Forget the sunshine and beaches. You don’t have to sit in traffic or schlep through a dispiriting strip mall to know of Long Island’s dark side. And now its depths are plumbed in a more literary way in an anthology, “Long Island Noir,” edited by Kaylie Jones and out this week from Akashic Books.
Part of a series of dozens of such collections by that publisher, from the fresh take (“Indian Country Noir”) to the familiar (“Los Angeles Noir”), this edition doubles down on the geographical angle with a distinct setting for each story: Ms. Jones, who lived in Sagaponack for many years, on dirty dealings in a “Home Invasion” in Wainscott, for example, or Jane Ciabattari’s “Contents of House,” which takes place in her own Sag Harbor. There’s even a six-page graphical tale set in Southampton by Jules Feiffer.

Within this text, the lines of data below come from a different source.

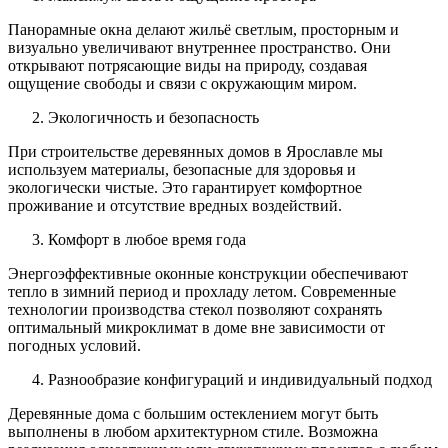
Панорамные окна делают жильё светлым, просторным и
визуально увеличивают внутреннее пространство. Они
открывают потрясающие виды на природу, создавая
ощущение свободы и связи с окружающим миром.
Экологичность и безопасность
При строительстве деревянных домов в Ярославле мы
используем материалы, безопасные для здоровья и
экологически чистые. Это гарантирует комфортное
проживание и отсутствие вредных воздействий.
Комфорт в любое время года
Энергоэффективные оконные конструкции обеспечивают
тепло в зимний период и прохладу летом. Современные
технологии производства стекол позволяют сохранять
оптимальный микроклимат в доме вне зависимости от
погодных условий.
Разнообразие конфигураций и индивидуальный подход
Деревянные дома с большим остеклением могут быть
выполнены в любом архитектурном стиле. Возможна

All three of the above named will read from the collection at Canio’s Books in Sag Harbor on Saturday at 5 p.m., joined by other contributors — Sheila Kohler, Charles Salzberg, and JZ Holden.
Cappy Makes Good
And speaking of that whaling village, a book about one of its better-known citizens, “Cappy: The Art and Life of C. Hjalmar Amundsen” by Terry Wallace of the Wallace Gallery in East Hampton, has won a 2012 Independent Publisher Regional Book Award, or Ippy. The awards highlight titles of notable quality and regional significance from across North America, Australia, and New Zealand.
The book, published by M.T. Fine Arts and the Sag Harbor Whaling and Historical Museum, where there was a show of Amundsen’s paintings last year, tied for the top nonfiction spot in the Northeast with “Dear Friend Amelia: The Civil War Letters of Private John Tidd.” Amundsen died in 2001.
Goethe Medal
Last week the writer Silvia Tennenbaum of Springs was awarded the German province of Hesse’s Goethe Medal for her work. She is the author of the novels “Rachel, the Rabbi’s Wife” and “Yesterday’s Streets.”

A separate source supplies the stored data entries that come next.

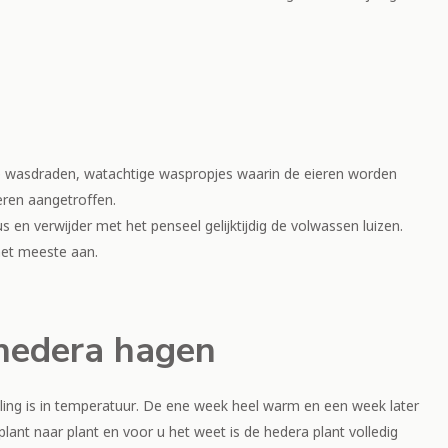
ige wasdraden, watachtige waspropjes waarin de eieren worden
eren aangetroffen.
s en verwijder met het penseel gelijktijdig de volwassen luizen.
het meeste aan.
 hedera hagen
ling is in temperatuur. De ene week heel warm en een week later
plant naar plant en voor u het weet is de hedera plant volledig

“Yesterday’s Streets” is a story of two Jewish families in Frankfurt in the first half of the 20th century. It was recently translated into German, and Ms. Tennenbaum is on a book tour in that country, where she was born. She immigrated to America as a child in the 1930s.
Of Consequence
Two of the South Fork’s leading literary figures were tapped to speak yesterday in Manhattan at sold-out events. Robert A. Caro, who has a house in East Hampton, was scheduled for a conversation with Rachel Syme at the 92nd Street Y about his career and his newest book about Lyndon Johnson, “The Passage of Power,” just released by Knopf and hailed as a major event in American letters. Ms. Syme is a contributor to NPR and Time magazine.
E.L. Doctorow of Sag Harbor was on a “Literary Voices” panel with Margaret Atwood and Martin Amis at the TimesCenter on West 41st Street.